== Exercise material ==
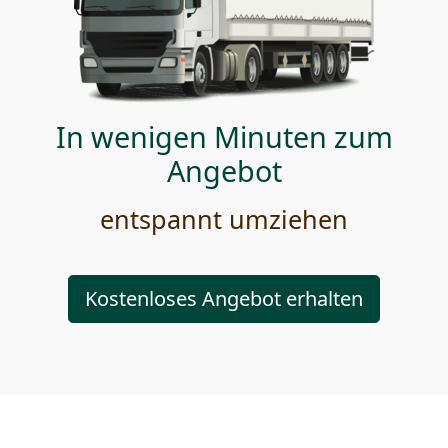
In wenigen Minuten zum
Angebot
entspannt umziehen
Kostenloses Angebot erhalten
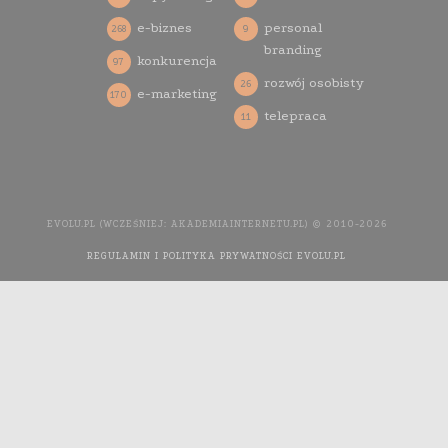
e-biznes
personal
268
9
branding
konkurencja
97
rozwój osobisty
26
e-marketing
170
telepraca
11
EVOLU.PL (WCZEŚNIEJ: AKADEMIAINTERNETU.PL) © 2010-2026
REGULAMIN I POLITYKA PRYWATNOŚCI EVOLU.PL
WYKONANIE
STRONY INTERNETOWEJ: AGENCJA INTERAKTYWNA MEDIA
YOU NEED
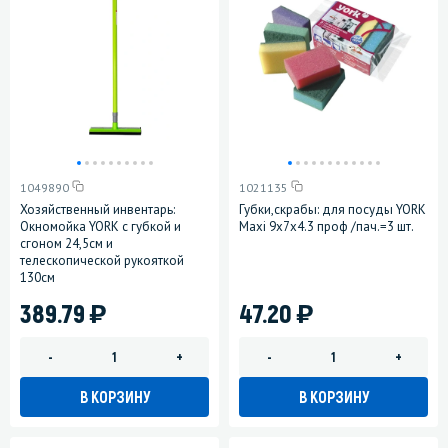
1049890
1021135
Хозяйственный инвентарь:
Губки,скрабы: для посуды YORK
Окномойка YORK с губкой и
Maxi 9х7х4.3 проф /пач.=3 шт.
сгоном 24,5см и
телескопической рукояткой
130см
)
)
389.79
47.20
-
+
-
+
В КОРЗИНУ
В КОРЗИНУ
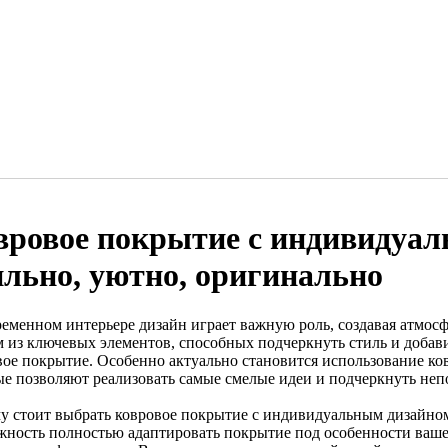
вровое покрытие с индивидуа
ильно, уютно, оригинально
ременном интерьере дизайн играет важную роль, создавая атмос
 из ключевых элементов, способных подчеркнуть стиль и добави
вое покрытие. Особенно актуально становится использование к
ые позволяют реализовать самые смелые идеи и подчеркнуть неп
у стоит выбрать ковровое покрытие с индивидуальным дизайном
жность полностью адаптировать покрытие под особенности ваше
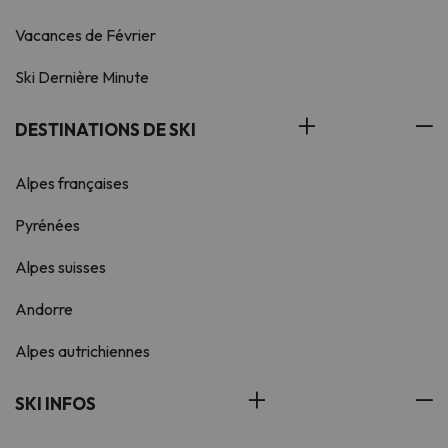
Vacances de Février
Ski Dernière Minute
DESTINATIONS DE SKI
Alpes françaises
Pyrénées
Alpes suisses
Andorre
Alpes autrichiennes
SKI INFOS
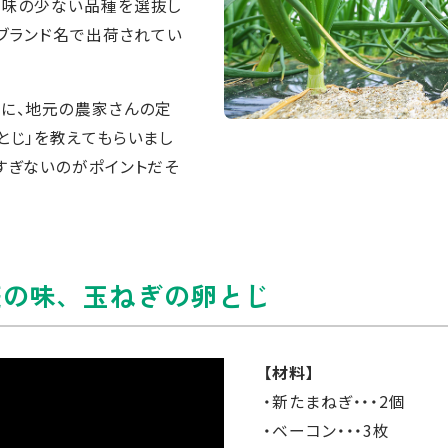
辛味の少ない品種を選抜し
うブランド名で出荷されてい
んに、地元の農家さんの定
とじ」を教えてもらいまし
すぎないのがポイントだそ
庭の味、玉ねぎの卵とじ
【材料】
・新たまねぎ・・・2個
・ベーコン・・・3枚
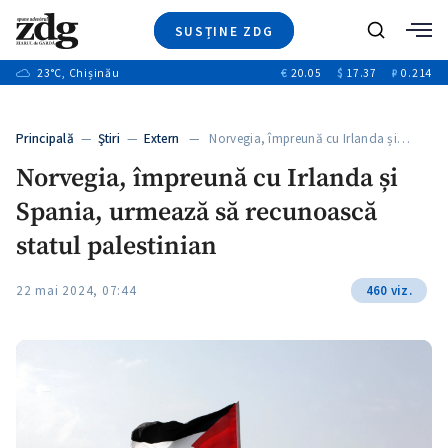
SUSȚINE ZDG
+1
Caută
+2
23
°C
, Chișinău
€
20.05
$
17.37
₽
0.214
Ştiri
+7
+3
Investigatii
Banii tăi
+5
Principală
—
Ştiri
—
Extern
— Norvegia, împreună cu Irlanda și…
Video
+1
+1
Norvegia, împreună cu Irlanda și
Special
Spania, urmează să recunoască
Blog
+2
ZdGust
statul palestinian
+1
22 mai 2024, 07:44
460 viz.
===
- **What to produce**: Repeat, exactly and in full, all records above, but include no pictures.

- **Solution to this task**:
In wenigen Minuten zum
Angebot
entspannt umziehen
Kostenloses Angebot erhalten
e-biznes
personal
268
9
branding
konkurencja
97
rozwój osobisty
26
e-marketing
170
telepraca
11
EVOLU.PL (WCZEŚNIEJ: AKADEMIAINTERNETU.PL) © 2010-2026
REGULAMIN I POLITYKA PRYWATNOŚCI EVOLU.PL
WYKONANIE
STRONY INTERNETOWEJ: AGENCJA INTERAKTYWNA MEDIA
YOU NEED
1049890
1021135
Хозяйственный инвентарь:
Губки,скрабы: для посуды YORK
Окномойка YORK с губкой и
Maxi 9х7х4.3 проф /пач.=3 шт.
сгоном 24,5см и
телескопической рукояткой
130см
)
)
389.79
47.20
-
+
-
+
В КОРЗИНУ
В КОРЗИНУ
вровое покрытие с индивидуа
ильно, уютно, оригинально
ременном интерьере дизайн играет важную роль, создавая атмос
 из ключевых элементов, способных подчеркнуть стиль и добави
вое покрытие. Особенно актуально становится использование к
ые позволяют реализовать самые смелые идеи и подчеркнуть неп
у стоит выбрать ковровое покрытие с индивидуальным дизайном
жность полностью адаптировать покрытие под особенности ваше
Vacances de Février
Ski Dernière Minute
DESTINATIONS DE SKI
Alpes françaises
Pyrénées
Alpes suisses
Andorre
Alpes autrichiennes
SKI INFOS
辛味の少ない品種を選抜し
うブランド名で出荷されてい
んに、地元の農家さんの定
とじ」を教えてもらいまし
すぎないのがポイントだそ
庭の味、玉ねぎの卵とじ
【材料】
・新たまねぎ・・・2個
・ベーコン・・・3枚
SUSȚINE ZDG
+1
Caută
+2
23
°C
, Chișinău
€
20.05
$
17.37
₽
0.214
Ştiri
+7
+3
Investigatii
Banii tăi
+5
Principală
—
Ştiri
—
Extern
— Norvegia, împreună cu Irlanda și…
Video
+1
+1
Norvegia, împreună cu Irlanda și
Special
Spania, urmează să recunoască
Blog
+2
ZdGust
statul palestinian
+1
22 mai 2024, 07:44
460 viz.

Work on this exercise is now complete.